Este acordo, que o próprio Trump tenta justificar com a alegação de se tratar de tecnologia já obsoleta, é um presente estratégico para Pequim. Especialistas, oposição interna e até alguns republicanos alertam, e bem, que esta partilha de receitas estará a acelerar directamente as capacidades de Inteligência Artificial chinesa, o epicentro da competição tecnológica e geopolítica deste século. Ao criar a percepção de que as licenças de exportação, que foram sempre decididas com base em critérios de segurança nacional rigorosos, estão agora à venda, a Administração Trump está a abrir um precedente extremamente perigoso.
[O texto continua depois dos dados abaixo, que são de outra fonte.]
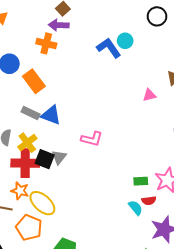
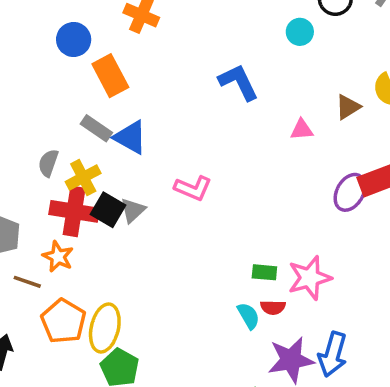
cyan circle: (125, 41) -> (300, 32), moved
blue L-shape: (109, 48) -> (239, 82), moved
yellow ellipse: (42, 203) -> (105, 328), moved, turned 52

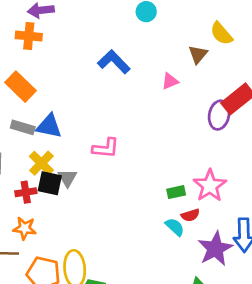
yellow cross: (83, 177) -> (41, 163), moved
red cross: (74, 211) -> (26, 192), size x0.6

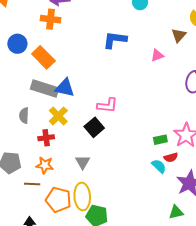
blue L-shape: (114, 62) -> (115, 40), turned -40
gray rectangle: (23, 127) -> (45, 89), size x1.5
gray triangle: (68, 178) -> (83, 162), moved
black square: (50, 183) -> (94, 127), moved, turned 36

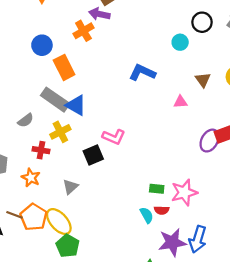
orange cross: (50, 19) -> (83, 31), turned 36
brown triangle: (179, 35) -> (203, 80), moved, turned -35
gray semicircle: (24, 115) -> (26, 120), turned -147
brown line: (32, 184) -> (15, 215), moved
yellow ellipse: (82, 197) -> (59, 222), turned -56

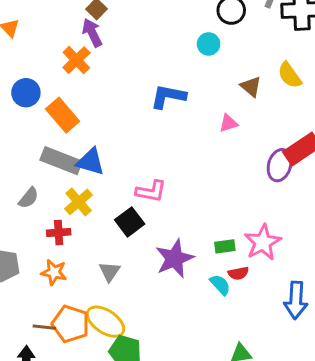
purple arrow: (99, 14) -> (92, 33), turned 66
purple star: (172, 242) -> (175, 258), moved

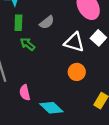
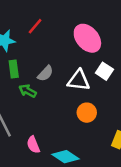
gray semicircle: (47, 22) -> (45, 73), moved

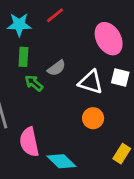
white square: (104, 71) -> (120, 77), turned -30
pink semicircle: (33, 145) -> (29, 142), size x1.5

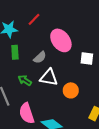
pink ellipse: (109, 39) -> (61, 40), moved
white triangle: (91, 82) -> (49, 77), moved
green arrow: (34, 83) -> (25, 80), moved

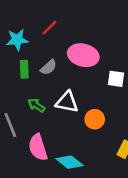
pink ellipse: (61, 40) -> (83, 55), turned -40
gray semicircle: (40, 57) -> (49, 67), moved

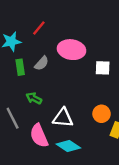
white triangle: (67, 102) -> (63, 118), moved
orange circle: (95, 119) -> (102, 114), moved

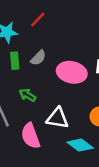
pink ellipse: (71, 50) -> (72, 72), moved
cyan diamond: (68, 146) -> (80, 145), moved

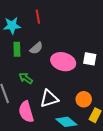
red line: (38, 20) -> (38, 17), turned -56
white triangle: (57, 118) -> (49, 99), turned -30

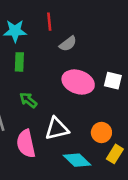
gray semicircle: (36, 48) -> (68, 44), moved

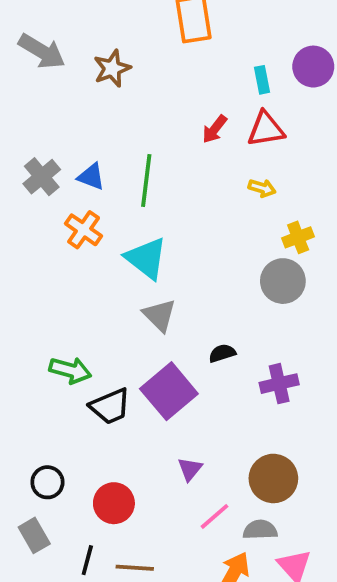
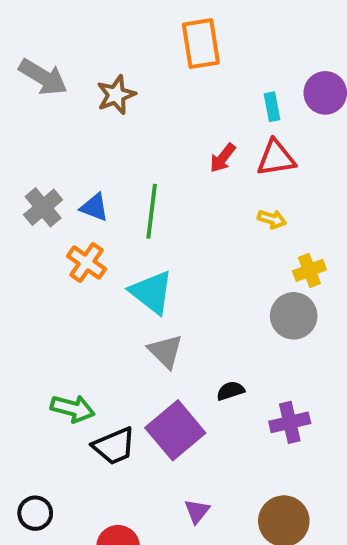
black circle: (47, 482) -> (35, 513), moved

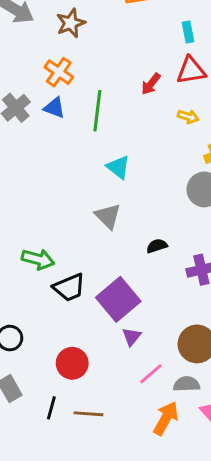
red arrow: (223, 158) -> (151, 84), moved
orange cross: (86, 263) -> (59, 72), moved
cyan triangle: (152, 292) -> (118, 167), moved, size x0.7
purple square: (175, 430) -> (118, 299), moved

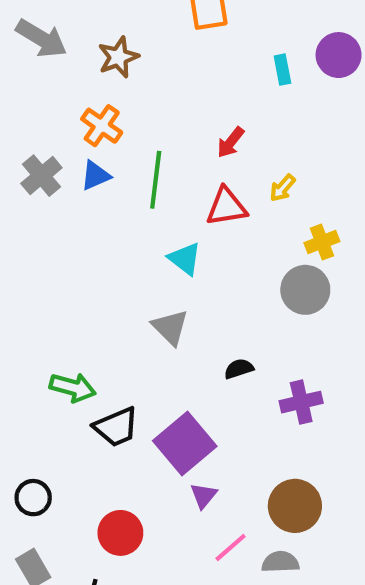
red triangle: (191, 71) -> (226, 207), moved
blue triangle: (54, 108) -> (95, 176), turned -45
yellow arrow: (188, 117) -> (282, 188), turned 114

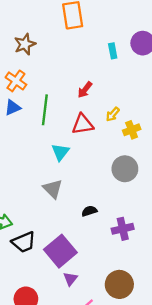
yellow cross: (322, 242) -> (132, 130), moved
cyan triangle: (185, 259) -> (60, 152), turned 30

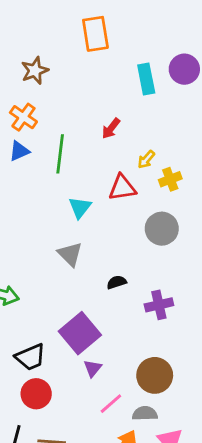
cyan rectangle: (113, 51) -> (146, 79), size x1.5
red triangle: (83, 124) -> (122, 188), moved
black trapezoid: (24, 242) -> (30, 357), moved

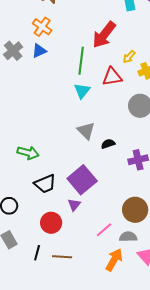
red arrow: (111, 128) -> (104, 35), size x1.8
green line: (60, 154) -> (81, 61), moved
gray triangle: (70, 254) -> (86, 131), moved
black trapezoid: (30, 357) -> (45, 184), moved
purple triangle: (93, 368) -> (74, 205), moved

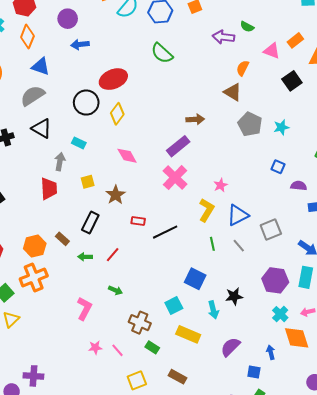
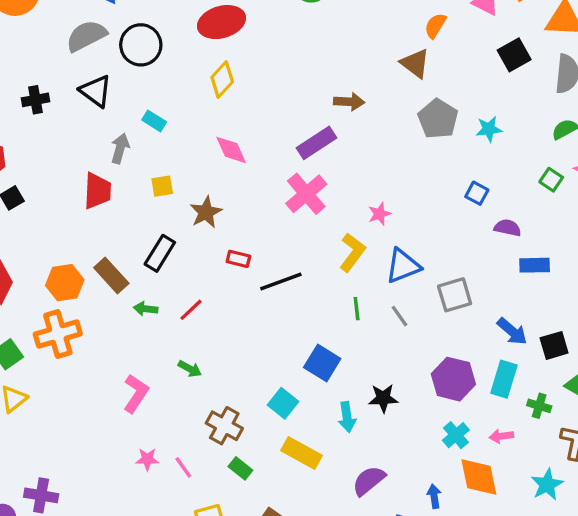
black circle: (86, 103) -> (141, 45), moved
brown rectangle: (62, 239) -> (111, 275), size x1.5
cyan square: (174, 305) -> (283, 403), turned -30

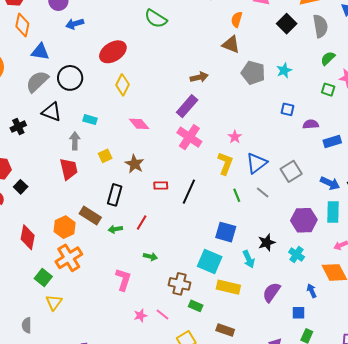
black line: (281, 281) -> (189, 192), turned -30
cyan square: (283, 403) -> (210, 261), size x1.4
cyan cross: (456, 435) -> (297, 254), moved

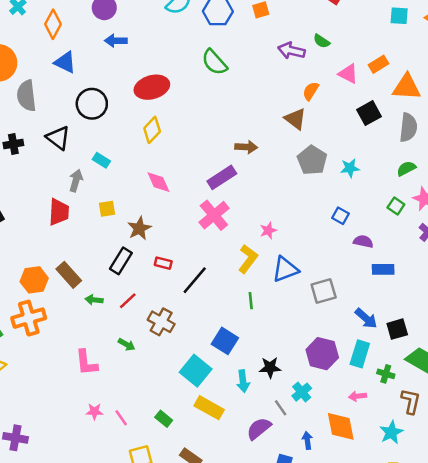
gray semicircle: (37, 81) -> (27, 96), moved, turned -70
gray line: (263, 193) -> (281, 408), moved
black rectangle: (115, 195) -> (121, 261), moved
pink L-shape: (123, 280) -> (86, 363), turned 140
brown cross: (179, 284) -> (161, 322), moved

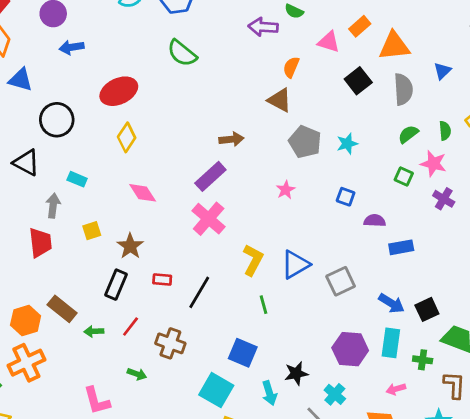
pink star: (268, 230) -> (286, 190), moved

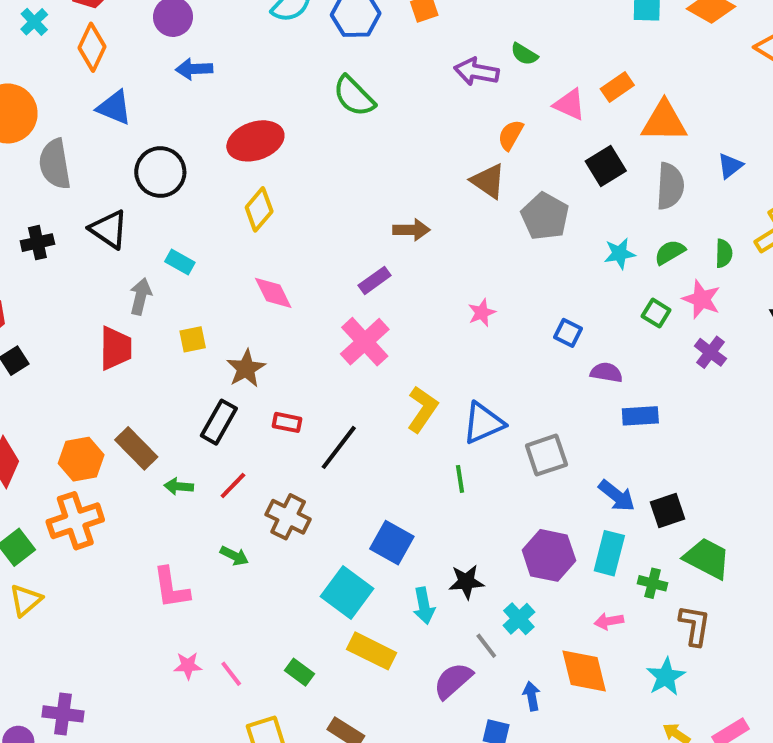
gray pentagon: (305, 142) -> (545, 216), moved
cyan star: (347, 144) -> (620, 254), moved
purple rectangle: (210, 176) -> (375, 280), size x0.7
green line: (263, 305) -> (460, 479), moved

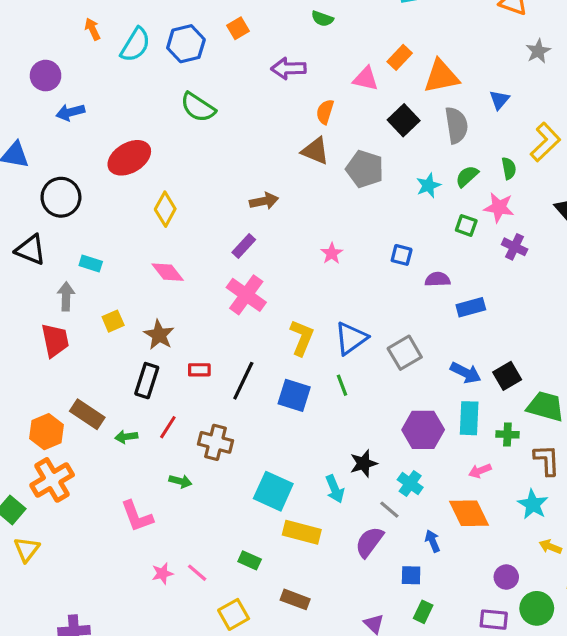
green semicircle: (524, 54) -> (322, 19), moved
yellow diamond: (259, 209) -> (165, 209), moved
blue square: (392, 543) -> (294, 395), moved

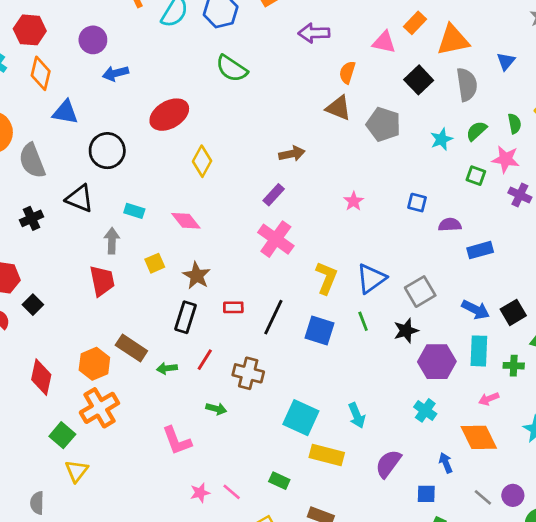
pink diamond: (168, 272) -> (186, 221), moved
black star: (364, 463) -> (406, 331), moved
gray line: (389, 510) -> (483, 497), moved

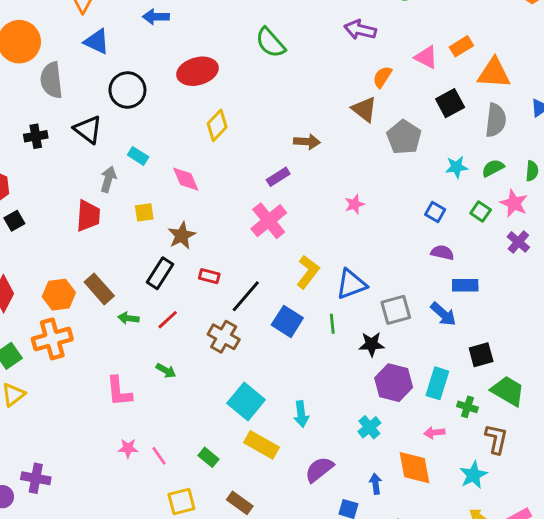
blue square: (417, 203) -> (435, 212), moved
blue arrow: (476, 310) -> (443, 314), moved
brown cross: (248, 373) -> (224, 337), moved

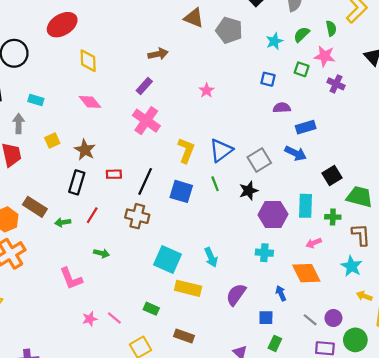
yellow diamond: (217, 125) -> (88, 61), turned -30
pink diamond: (186, 179) -> (90, 102), moved
cyan cross: (369, 427) -> (264, 253), turned -30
A Casa Branca não é uma agência imobiliária que negoceia acordos à margem de uma estratégia coerente de Estado. Esta abordagem centrada na vantagem financeira, típica do universo empresarial de Trump, ignora por completo o cenário global. Ao “comercializar” o acesso a tecnologia sensível, os EUA não só enfraquecem ainda mais a sua liderança tecnológica mundial, como incentivam um lobbying perigoso para outras indústrias sensíveis.
A justificação do retorno financeiro para o Estado também é simplista e insuficiente. É provável que as empresas se sintam tentadas a aumentar os preços dos chips para cobrir parcialmente a "comissão" de 15%. Isto poderá provocar retaliações imprevisíveis, anulando qualquer suposto benefício.
O verdadeiro custo deste acordo não se mede em dólares. Mede-se na erosão de um princípio até agora sagrado nos Estados Unidos da América: a defesa intransigente da vantagem tecnológica como pilar fundamental da segurança nacional norte-americana. Estrategicamente, este acordo parece ser mesmo um tiro no pé.